Material provided
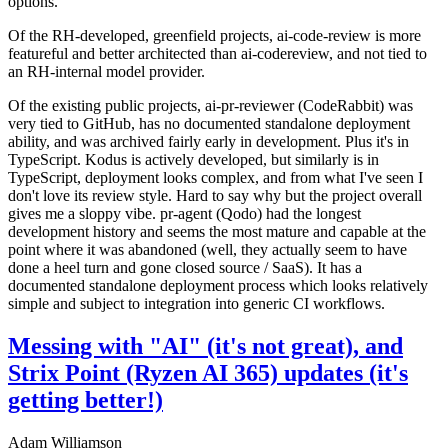
options.
Of the RH-developed, greenfield projects, ai-code-review is more
featureful and better architected than ai-codereview, and not tied to
an RH-internal model provider.
Of the existing public projects, ai-pr-reviewer (CodeRabbit) was
very tied to GitHub, has no documented standalone deployment
ability, and was archived fairly early in development. Plus it's in
TypeScript. Kodus is actively developed, but similarly is in
TypeScript, deployment looks complex, and from what I've seen I
don't love its review style. Hard to say why but the project overall
gives me a sloppy vibe. pr-agent (Qodo) had the longest
development history and seems the most mature and capable at the
point where it was abandoned (well, they actually seem to have
done a heel turn and gone closed source / SaaS). It has a
documented standalone deployment process which looks relatively
simple and subject to integration into generic CI workflows.
Messing with "AI" (it's not great), and
Strix Point (Ryzen AI 365) updates (it's
getting better!)
Adam Williamson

Problem description
Reading through the records above, report each line in which the string "TypeScript" is found.

Result of this task
TypeScript. Kodus is actively developed, but similarly is in
TypeScript, deployment looks complex, and from what I've seen I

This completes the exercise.